Volkan’ı sevmeyebilirsin...
Emre’ye kızabilirsin...
Aziz Yıldırım’a gıcık olabilirsin...
“Şampiyonluğumuzu çaldılar” diyebilirsin...
Ama tüm bunlar bir insanın hayatına kast etmeyi gerektirir mi? Kapı kolu attılar Volkan’a, bir yerine gelse ağır yaralanır.
Kocaman kaya attılar ya, kafasına gelse yaşaması mucize.
Adam öldürmeye tam teşebbüstür bu.
Geçen hafta da Rize tribünlerinden Galatasaraylı Burak’a aynısı yapıldı...
Tribünden bıçak attılar bıçak...
Atılan çakmak suratına gelmişti Burak’ın, ya bıçak gelseydi...

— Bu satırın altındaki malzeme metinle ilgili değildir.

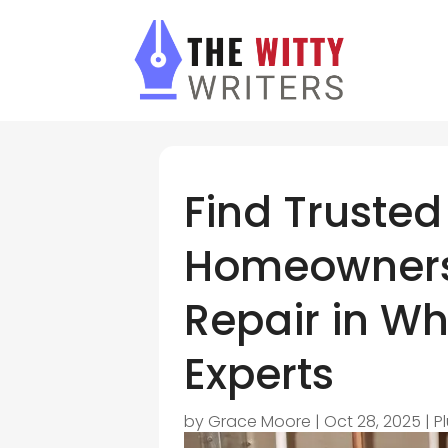
Find Trusted
Homeowners
Repair in Wh
Experts
by
Grace Moore
|
Oct 28, 2025
|
P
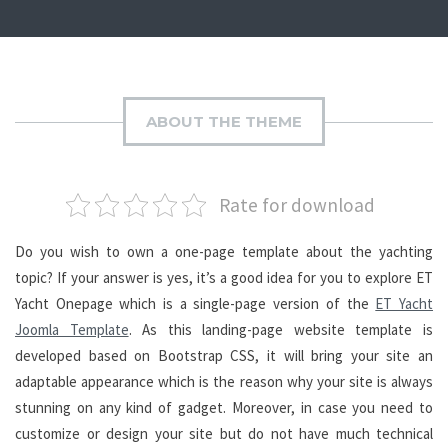
ABOUT THE THEME
Rate for download
Do you wish to own a one-page template about the yachting
topic? If your answer is yes, it’s a good idea for you to explore ET
Yacht Onepage which is a single-page version of the
ET Yacht
Joomla Template
. As this landing-page website template is
developed based on Bootstrap CSS, it will bring your site an
adaptable appearance which is the reason why your site is always
stunning on any kind of gadget. Moreover, in case you need to
customize or design your site but do not have much technical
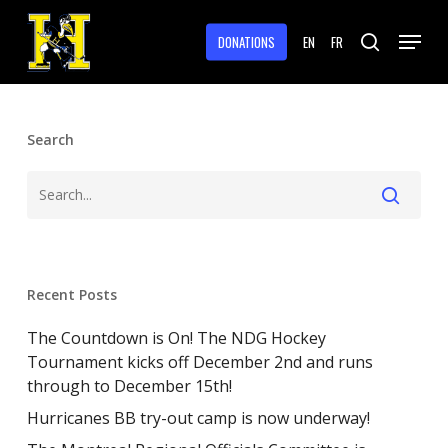
Skip
Menu
to
DONATIONS
EN
FR
search
main
Close
content
Menu
Search
Recent Posts
The Countdown is On! The NDG Hockey
Tournament kicks off December 2nd and runs
through to December 15th!
Hurricanes BB try-out camp is now underway!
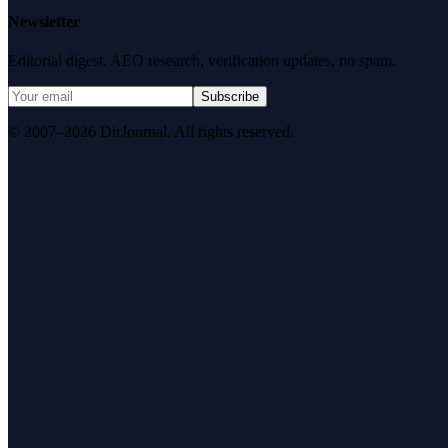
Newsletter
Editorial digest. AEO research, verification updates, no spam.
Subscribe
© 2007–2026 DirJournal. All rights reserved.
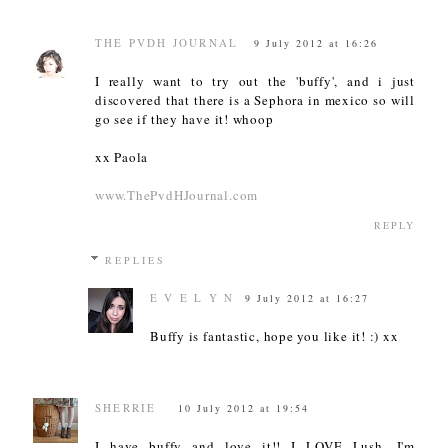
THE PVDH JOURNAL
9 July 2012 at 16:26
I really want to try out the 'buffy', and i just
discovered that there is a Sephora in mexico so will
go see if they have it! whoop
xx Paola
www.ThePvdHJournal.com
REPLY
REPLIES
E V E L Y N
9 July 2012 at 16:27
Buffy is fantastic, hope you like it! :) xx
SHERRIE
10 July 2012 at 19:54
I have buffy and love it!! I LOVE Lush, I'm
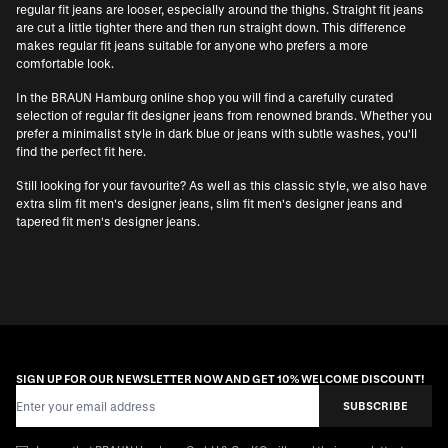
regular fit jeans are looser, especially around the thighs. Straight fit jeans
are cut a little tighter there and then run straight down. This difference
makes regular fit jeans suitable for anyone who prefers a more
comfortable look.
In the BRAUN Hamburg online shop you will find a carefully curated
selection of regular fit designer jeans from renowned brands. Whether you
prefer a minimalist style in dark blue or jeans with subtle washes, you'll
find the perfect fit here.
Still looking for your favourite? As well as this classic style, we also have
extra slim fit men's designer jeans
,
slim fit men's designer jeans
and
tapered fit men's designer jeans
.
SIGN UP FOR OUR NEWSLETTER NOW AND GET 10% WELCOME DISCOUNT!
Email Address
SUBSCRIBE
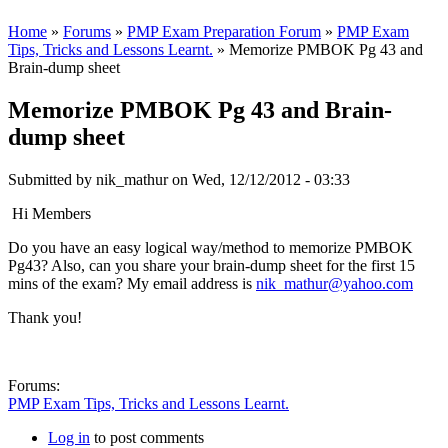
Home
»
Forums
»
PMP Exam Preparation Forum
»
PMP Exam
Tips, Tricks and Lessons Learnt.
» Memorize PMBOK Pg 43 and
Brain-dump sheet
Memorize PMBOK Pg 43 and Brain-
dump sheet
Submitted by
nik_mathur
on Wed, 12/12/2012 - 03:33
Hi Members
Do you have an easy logical way/method to memorize PMBOK
Pg43? Also, can you share your brain-dump sheet for the first 15
mins of the exam? My email address is
nik_mathur@yahoo.com
Thank you!
Forums:
PMP Exam Tips, Tricks and Lessons Learnt.
Log in
to post comments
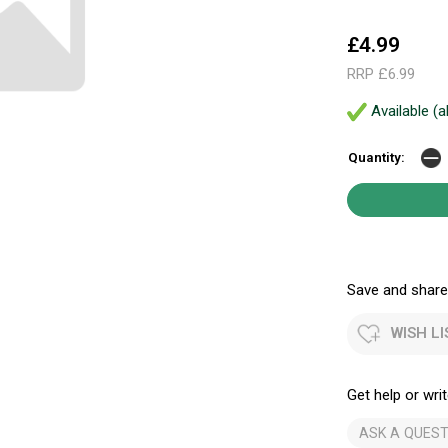
£4.99
RRP £6.99
Available (a
Quantity:
Save and share.
WISH LI
Get help or writ
ASK A QUEST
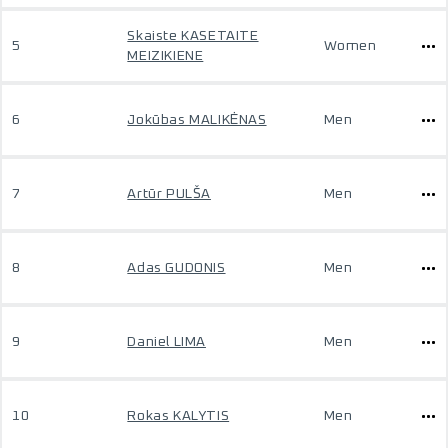
Skaiste KASETAITE
5
Women
MEIZIKIENE
6
Jokūbas MALIKĖNAS
Men
7
Artūr PULŠA
Men
8
Adas GUDONIS
Men
9
Daniel LIMA
Men
10
Rokas KALYTIS
Men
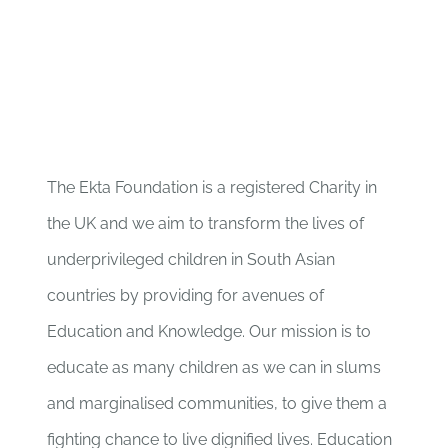
The Ekta Foundation is a registered Charity in
the UK and we aim to transform the lives of
underprivileged children in South Asian
countries by providing for avenues of
Education and Knowledge. Our mission is to
educate as many children as we can in slums
and marginalised communities, to give them a
fighting chance to live dignified lives. Education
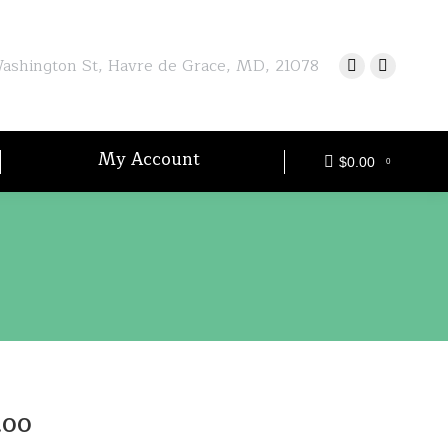
shington St, Havre de Grace, MD, 21078
My Account
$
0.00
0
Price
.00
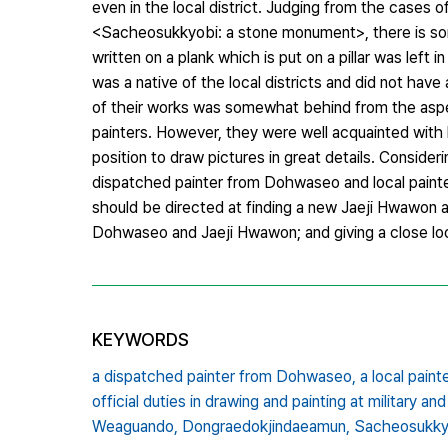
even in the local district. Judging from the cases
<Sacheosukkyobi: a stone monument>, there is som
written on a plank which is put on a pillar was lef
was a native of the local districts and did not have
of their works was somewhat behind from the aspe
painters. However, they were well acquainted with 
position to draw pictures in great details. Considerin
dispatched painter from Dohwaseo and local painte
should be directed at finding a new Jaeji Hwawon a
Dohwaseo and Jaeji Hwawon; and giving a close look a
KEYWORDS
a dispatched painter from Dohwaseo,
a local pain
official duties in drawing and painting at military and
Weaguando,
Dongraedokjindaeamun,
Sacheosukky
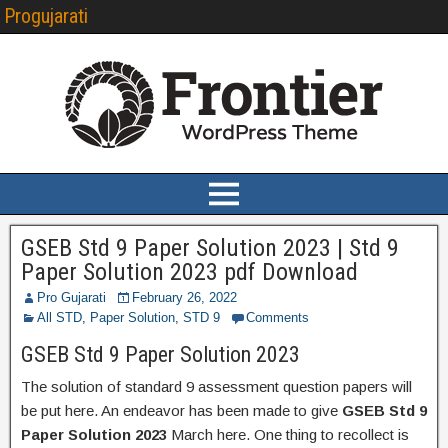
Progujarati
GSEB Std 9 Paper Solution 2023 | Std 9
Paper Solution 2023 pdf Download
Pro Gujarati
February 26, 2022
All STD
,
Paper Solution
,
STD 9
Comments
GSEB Std 9 Paper Solution 2023
The solution of standard 9 assessment question papers will
be put here. An endeavor has been made to give
GSEB Std 9
Paper Solution 2023
March here. One thing to recollect is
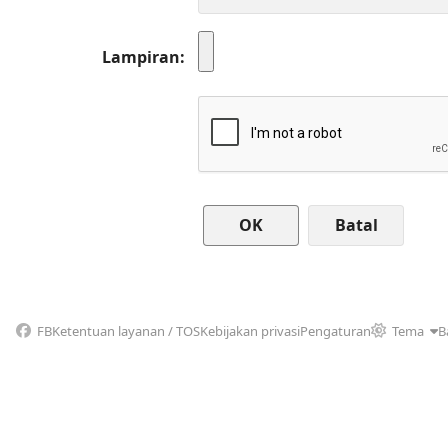
Lampiran
Batal
FB
Ketentuan layanan / TOS
Kebijakan privasi
Pengaturan
Tema
B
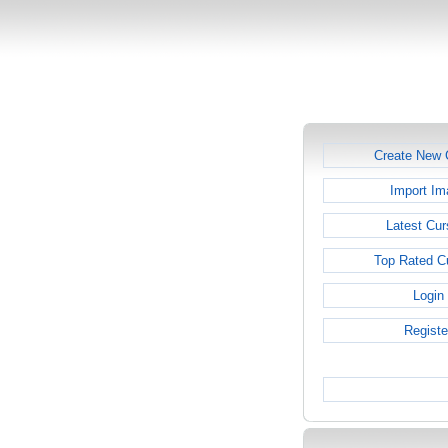
Create New 
Import Im
Latest Cur
Top Rated C
Login
Registe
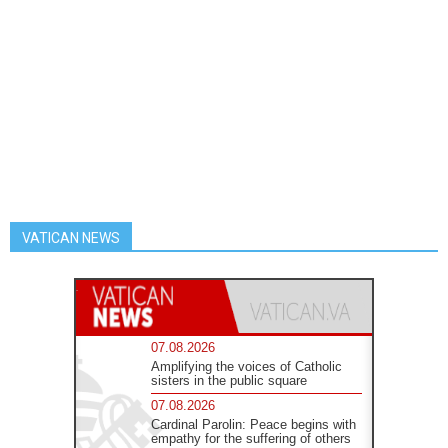
VATICAN NEWS
07.08.2026
Amplifying the voices of Catholic
sisters in the public square
07.08.2026
Cardinal Parolin: Peace begins with
empathy for the suffering of others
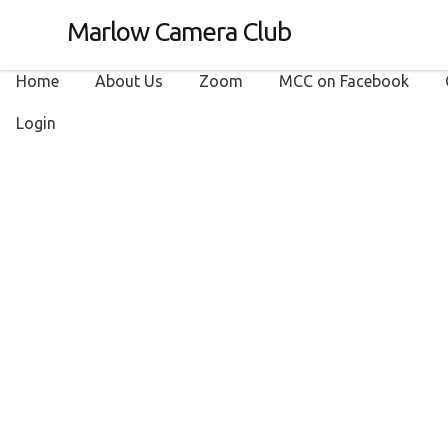
Marlow Camera Club
Home
About Us
Zoom
MCC on Facebook
Login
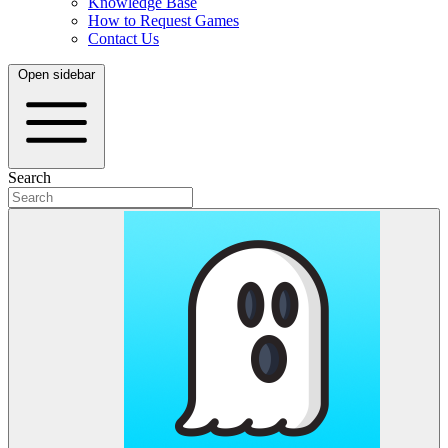
Knowledge Base
How to Request Games
Contact Us
Open sidebar
Search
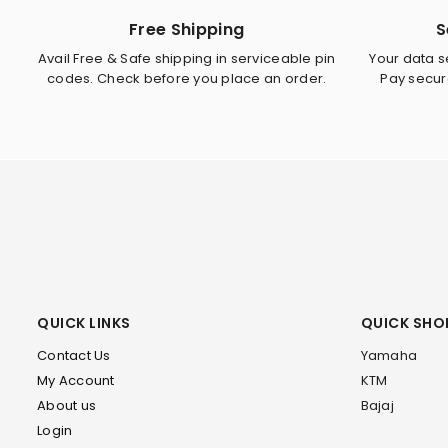
Free Shipping
S
Avail Free & Safe shipping in serviceable pin
Your data se
codes. Check before you place an order.
Pay secur
QUICK LINKS
QUICK SHO
Contact Us
Yamaha
My Account
KTM
About us
Bajaj
Login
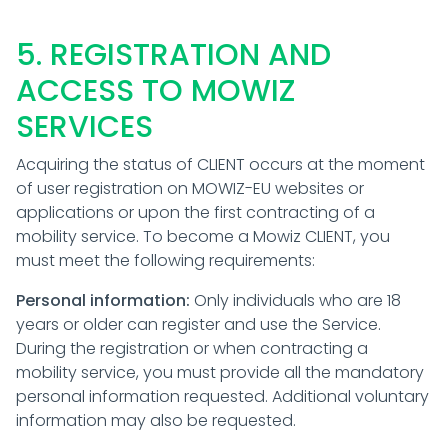
5. REGISTRATION AND
ACCESS TO MOWIZ
SERVICES
Acquiring the status of CLIENT occurs at the moment
of user registration on MOWIZ-EU websites or
applications or upon the first contracting of a
mobility service. To become a Mowiz CLIENT, you
must meet the following requirements:
Personal information:
Only individuals who are 18
years or older can register and use the Service.
During the registration or when contracting a
mobility service, you must provide all the mandatory
personal information requested. Additional voluntary
information may also be requested.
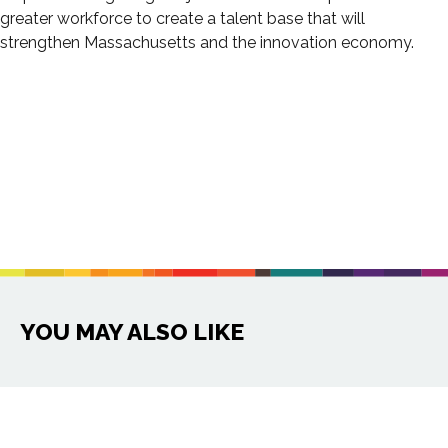
greater workforce to create a talent base that will
strengthen Massachusetts and the innovation economy.
YOU MAY ALSO LIKE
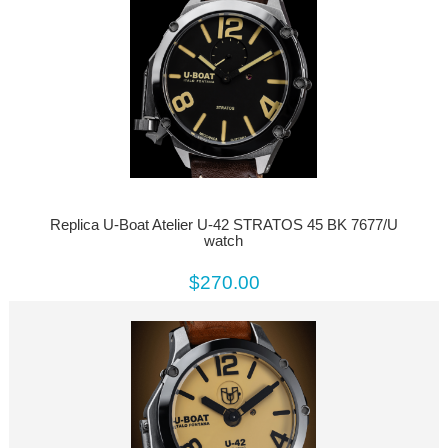
Replica U-Boat Atelier U-42 STRATOS 45 BK 7677/U
watch
$270.00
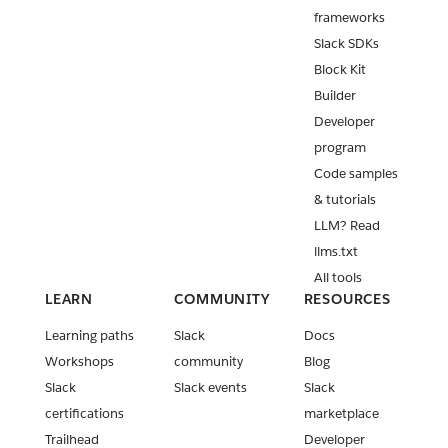
frameworks
Slack SDKs
Block Kit
Builder
Developer
program
Code samples
& tutorials
LLM? Read
llms.txt
All tools
LEARN
COMMUNITY
RESOURCES
Learning paths
Slack
Docs
Workshops
community
Blog
Slack
Slack events
Slack
certifications
marketplace
Trailhead
Developer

Saplansa bir yerine gitti.
Neymiş, Volkan tahrik etmiş! Eder kardeşim...
Futbolun içinde bu da var...
Rakibin sinirini bozmak, taraftarın ayarıyla oynamak, kurallar içindeyse yapar. Kurallar dışındaysa hakem kartı gösterip atar zaten. Futbol da tahrik etmek de vardır ama bir tek şey yoktur, adam öldürmeye teşebbüs etmek.